There was an error in your order, or you requested a service call for more than CableCards. Even so, you could have had the charge removed at the Verizon.com forums or DSLReports.

The truck roll is only waived if your installation order is for CableCards and CableCards only. Add anything else, anything at all, to the initial order and you can be charged. If the truck roll order is placed to upgrade, replace, or remove other devices, or to setup a new outlet, then you can also be charged.

If you want to return or remove existing equipment, do not mention that when you order the CableCard. Give it to the installer when they arrive (get a receipt), or request a prepaid mailing label. Verizon charges $79 for truck roll orders where the caller references equipment removal.


----------



## TerpBE (Jan 23, 2003)

simonmason said:


> So I just let the tech come and then they won't charge me?


That's what my experience was a couple of months ago. They said they had to charge me, but never actually did.

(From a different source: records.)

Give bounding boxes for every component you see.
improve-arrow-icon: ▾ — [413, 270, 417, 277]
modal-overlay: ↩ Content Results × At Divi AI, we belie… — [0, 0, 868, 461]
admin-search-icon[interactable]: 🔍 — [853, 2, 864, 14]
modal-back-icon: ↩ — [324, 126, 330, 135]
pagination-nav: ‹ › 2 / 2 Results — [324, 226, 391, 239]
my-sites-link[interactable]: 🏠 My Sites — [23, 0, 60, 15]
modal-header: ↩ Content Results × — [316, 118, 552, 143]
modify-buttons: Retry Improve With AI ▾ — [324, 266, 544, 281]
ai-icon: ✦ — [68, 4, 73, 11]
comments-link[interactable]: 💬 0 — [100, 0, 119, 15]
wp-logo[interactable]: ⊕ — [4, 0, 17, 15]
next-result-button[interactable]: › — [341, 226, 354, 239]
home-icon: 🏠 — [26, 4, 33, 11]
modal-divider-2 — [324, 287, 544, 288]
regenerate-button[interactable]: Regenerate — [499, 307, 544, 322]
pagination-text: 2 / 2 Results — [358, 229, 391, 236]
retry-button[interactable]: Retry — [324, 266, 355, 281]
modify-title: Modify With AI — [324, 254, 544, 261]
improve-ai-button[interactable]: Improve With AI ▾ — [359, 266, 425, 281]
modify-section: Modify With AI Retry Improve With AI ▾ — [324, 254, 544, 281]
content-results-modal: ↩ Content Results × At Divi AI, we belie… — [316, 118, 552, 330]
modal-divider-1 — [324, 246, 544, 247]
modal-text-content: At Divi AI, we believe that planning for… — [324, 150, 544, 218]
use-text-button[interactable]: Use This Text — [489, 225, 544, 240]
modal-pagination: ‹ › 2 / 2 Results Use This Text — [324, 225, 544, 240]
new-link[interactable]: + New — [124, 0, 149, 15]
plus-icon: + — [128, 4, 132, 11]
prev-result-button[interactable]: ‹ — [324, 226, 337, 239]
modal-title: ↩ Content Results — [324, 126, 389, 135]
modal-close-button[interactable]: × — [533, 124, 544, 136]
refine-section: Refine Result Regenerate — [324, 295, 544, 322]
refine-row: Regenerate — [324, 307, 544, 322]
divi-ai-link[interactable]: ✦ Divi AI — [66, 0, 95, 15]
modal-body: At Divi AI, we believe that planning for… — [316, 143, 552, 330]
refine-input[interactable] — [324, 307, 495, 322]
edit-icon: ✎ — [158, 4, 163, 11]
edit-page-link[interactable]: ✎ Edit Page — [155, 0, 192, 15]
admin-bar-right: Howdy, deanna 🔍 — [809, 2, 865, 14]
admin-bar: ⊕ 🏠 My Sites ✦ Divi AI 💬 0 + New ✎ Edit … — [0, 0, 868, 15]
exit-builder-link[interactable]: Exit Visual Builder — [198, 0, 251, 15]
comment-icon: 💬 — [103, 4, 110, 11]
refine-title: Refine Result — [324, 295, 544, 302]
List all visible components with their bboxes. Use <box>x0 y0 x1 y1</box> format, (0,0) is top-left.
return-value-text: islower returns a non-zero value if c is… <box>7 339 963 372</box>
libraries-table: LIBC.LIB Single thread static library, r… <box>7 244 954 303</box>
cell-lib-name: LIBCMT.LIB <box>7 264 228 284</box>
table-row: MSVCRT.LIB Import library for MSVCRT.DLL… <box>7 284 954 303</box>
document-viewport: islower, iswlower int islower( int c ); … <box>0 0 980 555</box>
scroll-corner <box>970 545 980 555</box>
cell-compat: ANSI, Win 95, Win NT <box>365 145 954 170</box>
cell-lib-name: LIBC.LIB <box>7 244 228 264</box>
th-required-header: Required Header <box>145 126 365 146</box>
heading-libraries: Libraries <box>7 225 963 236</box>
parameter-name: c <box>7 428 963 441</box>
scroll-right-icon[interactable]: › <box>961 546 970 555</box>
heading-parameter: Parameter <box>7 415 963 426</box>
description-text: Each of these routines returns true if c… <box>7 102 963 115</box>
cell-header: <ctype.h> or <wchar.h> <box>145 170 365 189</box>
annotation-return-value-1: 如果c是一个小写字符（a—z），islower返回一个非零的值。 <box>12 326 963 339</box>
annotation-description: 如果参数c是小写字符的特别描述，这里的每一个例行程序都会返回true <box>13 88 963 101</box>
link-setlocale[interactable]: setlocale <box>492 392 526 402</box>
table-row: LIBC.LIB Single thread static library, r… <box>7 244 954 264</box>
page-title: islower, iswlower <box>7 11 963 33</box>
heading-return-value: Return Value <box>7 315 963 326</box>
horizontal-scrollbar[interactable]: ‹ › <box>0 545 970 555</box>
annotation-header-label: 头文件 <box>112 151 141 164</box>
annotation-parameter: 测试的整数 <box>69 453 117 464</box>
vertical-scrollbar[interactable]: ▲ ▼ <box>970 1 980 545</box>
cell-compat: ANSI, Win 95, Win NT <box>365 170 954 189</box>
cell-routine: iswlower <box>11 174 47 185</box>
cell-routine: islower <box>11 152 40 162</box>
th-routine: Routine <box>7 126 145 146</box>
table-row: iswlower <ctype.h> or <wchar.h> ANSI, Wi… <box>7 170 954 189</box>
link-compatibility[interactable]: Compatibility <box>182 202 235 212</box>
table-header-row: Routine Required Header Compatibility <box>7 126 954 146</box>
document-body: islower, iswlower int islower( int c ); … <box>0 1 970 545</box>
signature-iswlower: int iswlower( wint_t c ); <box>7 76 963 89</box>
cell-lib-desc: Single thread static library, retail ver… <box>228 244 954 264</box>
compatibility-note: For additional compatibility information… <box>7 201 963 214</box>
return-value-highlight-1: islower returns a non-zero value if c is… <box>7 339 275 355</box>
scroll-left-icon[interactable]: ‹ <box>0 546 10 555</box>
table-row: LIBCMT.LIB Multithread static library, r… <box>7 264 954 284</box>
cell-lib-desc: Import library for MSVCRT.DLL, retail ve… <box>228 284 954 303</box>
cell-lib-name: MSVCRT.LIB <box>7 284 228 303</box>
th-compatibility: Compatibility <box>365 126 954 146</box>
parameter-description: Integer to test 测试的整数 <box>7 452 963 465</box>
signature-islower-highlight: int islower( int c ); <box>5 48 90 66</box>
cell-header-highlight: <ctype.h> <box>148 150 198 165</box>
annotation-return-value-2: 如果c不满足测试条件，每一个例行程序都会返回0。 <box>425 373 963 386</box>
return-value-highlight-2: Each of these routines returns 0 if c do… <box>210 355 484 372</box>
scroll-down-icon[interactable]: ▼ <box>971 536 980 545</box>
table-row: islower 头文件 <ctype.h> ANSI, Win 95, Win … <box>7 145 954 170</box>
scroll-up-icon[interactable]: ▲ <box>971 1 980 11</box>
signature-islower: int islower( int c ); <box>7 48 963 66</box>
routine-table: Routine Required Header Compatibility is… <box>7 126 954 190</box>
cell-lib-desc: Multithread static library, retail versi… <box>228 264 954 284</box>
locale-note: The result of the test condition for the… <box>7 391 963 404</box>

From what I've read, they don't even have any way to enter the cablecard installation fee into their system, so they CAN'T charge you, unless they (incorrectly) enter it as a generic service call.


----------



## greggt007 (Dec 9, 2005)

i was told of this fee as well. do you know if they charge no fee to install an m card and uninstall two s cards?


----------



## joy_division (Nov 22, 2007)

greggt007 said:


> i was told of this fee as well. do you know if they charge no fee to install an m card and uninstall two s cards?


Great Question! I have the same question.


----------



## orangeboy (Apr 19, 2004)

greggt007 said:


> i was told of this fee as well. do you know if they charge no fee to install an m card and uninstall two s cards?


My guess would be yes, since it would be an equipment return (of the 2 s cards), based on bkdtv's post above.


----------



## bigguy126 (Sep 4, 2007)

greggt007 said:


> i was told of this fee as well. do you know if they charge no fee to install an m card and uninstall two s cards?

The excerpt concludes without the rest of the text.